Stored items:
◆ ◆ ◆ ◆ ◆
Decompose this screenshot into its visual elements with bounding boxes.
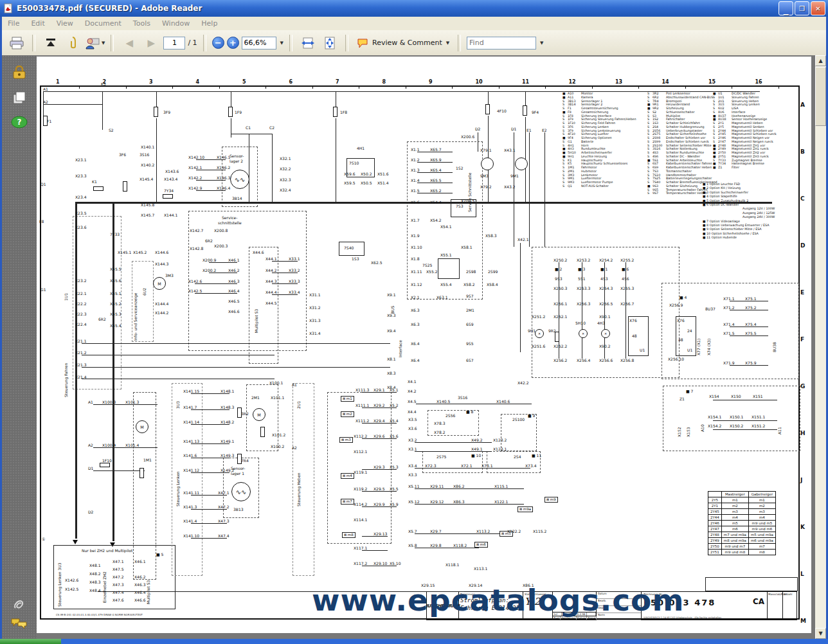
schematic-label: X4.4 <box>408 410 417 414</box>
menu-view[interactable]: View <box>51 18 79 29</box>
schematic-vertical-label: Interface <box>398 340 402 357</box>
sign-dropdown-arrow[interactable]: ▼ <box>102 40 105 46</box>
schematic-label: X1.8 <box>411 257 420 261</box>
wire <box>191 538 227 539</box>
document-area[interactable]: ■A10Monitor■A11KameraS3B13Sensorlager 1S… <box>37 55 815 639</box>
minimize-button[interactable]: ▁ <box>779 1 793 15</box>
find-dropdown-arrow[interactable]: ▼ <box>540 40 543 46</box>
scrollbar-thumb[interactable] <box>815 67 826 126</box>
schematic-label: X72.3 <box>425 464 436 468</box>
schematic-label: X21.1 <box>75 339 86 343</box>
schematic-label: X29.11 <box>430 485 444 488</box>
zoom-out-button[interactable]: − <box>212 37 224 49</box>
schematic-label: D1 <box>88 467 93 470</box>
navigation-sidebar[interactable]: ? <box>2 55 37 639</box>
review-dropdown-arrow[interactable]: ▼ <box>446 40 449 46</box>
schematic-label: X255.2 <box>620 258 634 262</box>
schematic-label: X29.8 <box>430 544 441 548</box>
schematic-label: D1 <box>511 127 516 131</box>
scroll-up-button[interactable]: ▲ <box>815 55 826 66</box>
schematic-label: X251.2 <box>532 315 545 319</box>
previous-view-button[interactable]: ◀ <box>120 33 139 53</box>
fuse-symbol <box>260 427 265 437</box>
page-number-input[interactable] <box>163 37 185 49</box>
schematic-label: X9.3 <box>387 314 396 318</box>
wire <box>529 132 530 247</box>
schematic-label: X141.14 <box>183 420 199 424</box>
scroll-down-button[interactable]: ▼ <box>815 628 826 639</box>
restore-button[interactable]: ❐ <box>795 1 809 15</box>
menu-tools[interactable]: Tools <box>127 18 156 29</box>
schematic-label: X253.2 <box>577 258 590 262</box>
next-view-button[interactable]: ▶ <box>141 33 161 53</box>
menu-file[interactable]: File <box>2 18 25 29</box>
schematic-label: X22.1 <box>75 292 86 296</box>
menu-window[interactable]: Window <box>156 18 195 29</box>
attach-paperclip-icon <box>68 36 78 50</box>
schematic-label: 7Y33 <box>110 233 120 237</box>
security-lock-icon[interactable] <box>11 66 28 80</box>
schematic-label: CS IM-B-241 02.03.01.3.40.03/1.479 DRAW … <box>56 613 143 617</box>
schematic-vertical-label: Steuerung Heben <box>296 472 301 506</box>
schematic-label: X76 <box>677 319 685 323</box>
schematic-label: X123.1 <box>493 447 507 451</box>
schematic-label: X4.1 <box>408 380 417 384</box>
schematic-label: X8.1 <box>387 357 396 361</box>
sign-button[interactable]: ▼ <box>85 33 105 53</box>
valve-symbol: m2 <box>341 411 354 417</box>
fit-width-button[interactable] <box>298 33 318 53</box>
schematic-label: X142.5 <box>188 289 202 293</box>
close-button[interactable]: ✕ <box>811 1 825 15</box>
schematic-label: X254.3 <box>599 287 613 291</box>
schematic-label: X54.1 <box>440 225 451 229</box>
schematic-vertical-label: 3U3 <box>176 401 180 409</box>
wire <box>272 273 298 273</box>
grid-row-letter: K <box>800 524 805 530</box>
start-button-edge <box>0 639 61 644</box>
bus-arrow <box>73 540 78 544</box>
zoom-level-input[interactable] <box>242 37 276 49</box>
zoom-in-button[interactable]: + <box>227 37 239 49</box>
schematic-label: X254.2 <box>599 258 613 262</box>
schematic-label: X47.6 <box>113 598 123 602</box>
title-bar[interactable]: E50033478.pdf (SECURED) - Adobe Reader ▁… <box>0 0 828 17</box>
zoom-dropdown-arrow[interactable]: ▼ <box>280 40 284 46</box>
wire <box>730 365 768 366</box>
schematic-vertical-label: Steuerung Lenken <box>176 471 180 506</box>
schematic-vertical-label: 1U1 <box>64 293 68 301</box>
schematic-label: X21.3 <box>75 363 86 367</box>
schematic-label: X145.8 <box>141 203 154 207</box>
schematic-label: 7S10 <box>349 161 359 165</box>
wire <box>191 495 227 496</box>
comments-icon[interactable] <box>10 617 28 630</box>
component-block <box>705 577 798 591</box>
fit-page-button[interactable] <box>320 33 339 53</box>
pages-icon[interactable] <box>11 90 28 105</box>
vertical-scrollbar[interactable]: ▲ ▼ <box>815 55 826 639</box>
schematic-label: X3.5 <box>408 418 417 422</box>
menu-bar[interactable]: FileEditViewDocumentToolsWindowHelp <box>2 17 826 31</box>
schematic-label: X256.7 <box>620 302 634 306</box>
wire <box>82 379 274 379</box>
schematic-label: X45.1 <box>110 292 121 296</box>
attachments-paperclip-icon[interactable] <box>11 596 28 613</box>
schematic-label: 24 <box>687 329 692 333</box>
schematic-sheet[interactable]: ■A10Monitor■A11KameraS3B13Sensorlager 1S… <box>37 57 811 633</box>
help-icon[interactable]: ? <box>10 116 28 129</box>
attach-button[interactable] <box>63 33 82 53</box>
schematic-label: 2S99 <box>488 270 498 274</box>
schematic-label: X111.2 <box>356 419 369 423</box>
review-comment-button[interactable]: Review & Comment ▼ <box>354 33 452 53</box>
schematic-label: X33.4 <box>289 291 300 294</box>
menu-edit[interactable]: Edit <box>25 18 50 29</box>
print-button[interactable] <box>7 33 26 53</box>
schematic-label: X75.2 <box>745 306 756 310</box>
schematic-label: X122.1 <box>494 500 508 504</box>
email-button[interactable] <box>41 33 60 53</box>
schematic-vertical-label: Multipilot S3 <box>254 309 258 333</box>
menu-document[interactable]: Document <box>79 18 127 29</box>
menu-help[interactable]: Help <box>195 18 223 29</box>
toolbar[interactable]: ▼ ◀ ▶ / 1 − + ▼ Review & Comment ▼ ▼ <box>2 30 826 55</box>
find-input[interactable] <box>467 37 536 49</box>
schematic-label: X148.1 <box>221 389 234 393</box>
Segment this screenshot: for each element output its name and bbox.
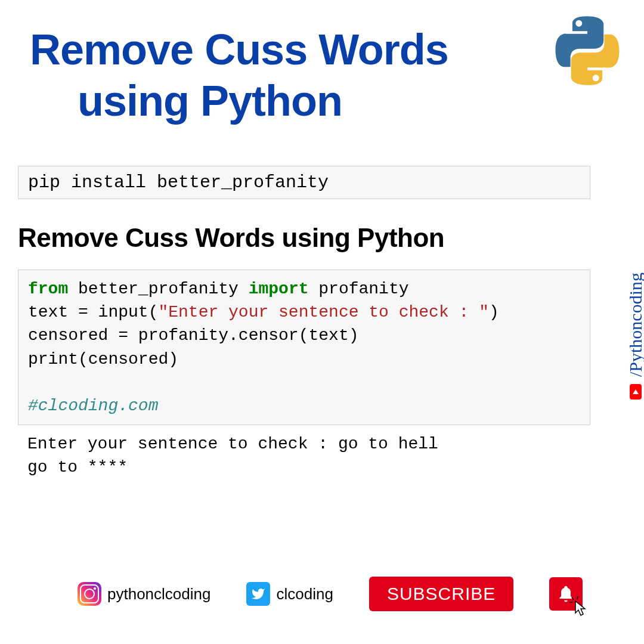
◆ ◆ ◆ ◆ ◆
◆ **Work required**
Give the entries again without a single change, but with no pictures.

◆ **Task result**
Decompose this screenshot into its visual elements with bounding boxes.
schematic-label: X4.4 <box>408 410 417 414</box>
menu-view[interactable]: View <box>51 18 79 29</box>
schematic-vertical-label: Interface <box>398 340 402 357</box>
sign-dropdown-arrow[interactable]: ▼ <box>102 40 105 46</box>
schematic-label: X1.8 <box>411 257 420 261</box>
wire <box>191 538 227 539</box>
document-area[interactable]: ■A10Monitor■A11KameraS3B13Sensorlager 1S… <box>37 55 815 639</box>
minimize-button[interactable]: ▁ <box>779 1 793 15</box>
find-dropdown-arrow[interactable]: ▼ <box>540 40 543 46</box>
scrollbar-thumb[interactable] <box>815 67 826 126</box>
schematic-label: X72.3 <box>425 464 436 468</box>
schematic-label: X21.1 <box>75 339 86 343</box>
schematic-label: X29.11 <box>430 485 444 488</box>
zoom-out-button[interactable]: − <box>212 37 224 49</box>
schematic-label: D1 <box>88 467 93 470</box>
navigation-sidebar[interactable]: ? <box>2 55 37 639</box>
review-dropdown-arrow[interactable]: ▼ <box>446 40 449 46</box>
schematic-label: X255.2 <box>620 258 634 262</box>
schematic-label: X29.8 <box>430 544 441 548</box>
schematic-label: D1 <box>511 127 516 131</box>
scroll-up-button[interactable]: ▲ <box>815 55 826 66</box>
schematic-label: X251.2 <box>532 315 545 319</box>
previous-view-button[interactable]: ◀ <box>120 33 139 53</box>
fuse-symbol <box>260 427 265 437</box>
page-number-input[interactable] <box>163 37 185 49</box>
schematic-label: X9.3 <box>387 314 396 318</box>
wire <box>529 132 530 247</box>
schematic-label: X141.14 <box>183 420 199 424</box>
scroll-down-button[interactable]: ▼ <box>815 628 826 639</box>
restore-button[interactable]: ❐ <box>795 1 809 15</box>
menu-tools[interactable]: Tools <box>127 18 156 29</box>
schematic-label: X253.2 <box>577 258 590 262</box>
next-view-button[interactable]: ▶ <box>141 33 161 53</box>
menu-file[interactable]: File <box>2 18 25 29</box>
schematic-label: X22.1 <box>75 292 86 296</box>
menu-window[interactable]: Window <box>156 18 195 29</box>
attach-paperclip-icon <box>68 36 78 50</box>
schematic-label: 7Y33 <box>110 233 120 237</box>
security-lock-icon[interactable] <box>11 66 28 80</box>
schematic-label: CS IM-B-241 02.03.01.3.40.03/1.479 DRAW … <box>56 613 143 617</box>
schematic-vertical-label: Steuerung Heben <box>296 472 301 506</box>
schematic-label: X76 <box>677 319 685 323</box>
schematic-label: X123.1 <box>493 447 507 451</box>
schematic-label: X4.1 <box>408 380 417 384</box>
schematic-label: X8.1 <box>387 357 396 361</box>
sign-button[interactable]: ▼ <box>85 33 105 53</box>
valve-symbol: m2 <box>341 411 354 417</box>
fit-width-button[interactable] <box>298 33 318 53</box>
schematic-label: X142.5 <box>188 289 202 293</box>
close-button[interactable]: ✕ <box>811 1 825 15</box>
schematic-label: X254.3 <box>599 287 613 291</box>
schematic-label: X54.1 <box>440 225 451 229</box>
schematic-vertical-label: 3U3 <box>176 401 180 409</box>
wire <box>272 273 298 273</box>
grid-row-letter: K <box>800 524 805 530</box>
start-button-edge <box>0 639 61 644</box>
bus-arrow <box>73 540 78 544</box>
zoom-level-input[interactable] <box>242 37 276 49</box>
zoom-in-button[interactable]: + <box>227 37 239 49</box>
schematic-label: X254.2 <box>599 258 613 262</box>
schematic-label: X47.6 <box>113 598 123 602</box>
title-bar[interactable]: E50033478.pdf (SECURED) - Adobe Reader ▁… <box>0 0 828 17</box>
zoom-dropdown-arrow[interactable]: ▼ <box>280 40 284 46</box>
wire <box>730 365 768 366</box>
schematic-vertical-label: Steuerung Lenken <box>176 471 180 506</box>
schematic-vertical-label: 1U1 <box>64 293 68 301</box>
schematic-label: X21.3 <box>75 363 86 367</box>
schematic-label: X145.8 <box>141 203 154 207</box>
schematic-label: 7S10 <box>349 161 359 165</box>
wire <box>191 495 227 496</box>
comments-icon[interactable] <box>10 617 28 630</box>
component-block <box>705 577 798 591</box>
fit-page-button[interactable] <box>320 33 339 53</box>
pages-icon[interactable] <box>11 90 28 105</box>
vertical-scrollbar[interactable]: ▲ ▼ <box>815 55 826 639</box>
schematic-label: X3.5 <box>408 418 417 422</box>
menu-bar[interactable]: FileEditViewDocumentToolsWindowHelp <box>2 17 826 31</box>
schematic-label: X256.7 <box>620 302 634 306</box>
wire <box>82 379 274 379</box>
schematic-label: X45.1 <box>110 292 121 296</box>
attachments-paperclip-icon[interactable] <box>11 596 28 613</box>
schematic-label: 24 <box>687 329 692 333</box>
schematic-sheet[interactable]: ■A10Monitor■A11KameraS3B13Sensorlager 1S… <box>37 57 811 633</box>
help-icon[interactable]: ? <box>10 116 28 129</box>
attach-button[interactable] <box>63 33 82 53</box>
schematic-label: 2S99 <box>488 270 498 274</box>
schematic-label: X111.2 <box>356 419 369 423</box>
review-comment-button[interactable]: Review & Comment ▼ <box>354 33 452 53</box>
schematic-label: X33.4 <box>289 291 300 294</box>
menu-edit[interactable]: Edit <box>25 18 50 29</box>
print-button[interactable] <box>7 33 26 53</box>
schematic-label: X75.2 <box>745 306 756 310</box>
schematic-label: X122.1 <box>494 500 508 504</box>
email-button[interactable] <box>41 33 60 53</box>
schematic-vertical-label: Multipilot S3 <box>254 309 258 333</box>
menu-document[interactable]: Document <box>79 18 127 29</box>
menu-help[interactable]: Help <box>195 18 223 29</box>
toolbar[interactable]: ▼ ◀ ▶ / 1 − + ▼ Review & Comment ▼ ▼ <box>2 30 826 55</box>
find-input[interactable] <box>467 37 536 49</box>
schematic-label: X148.1 <box>221 389 234 393</box>
Segment this screenshot: for each element output its name and bbox.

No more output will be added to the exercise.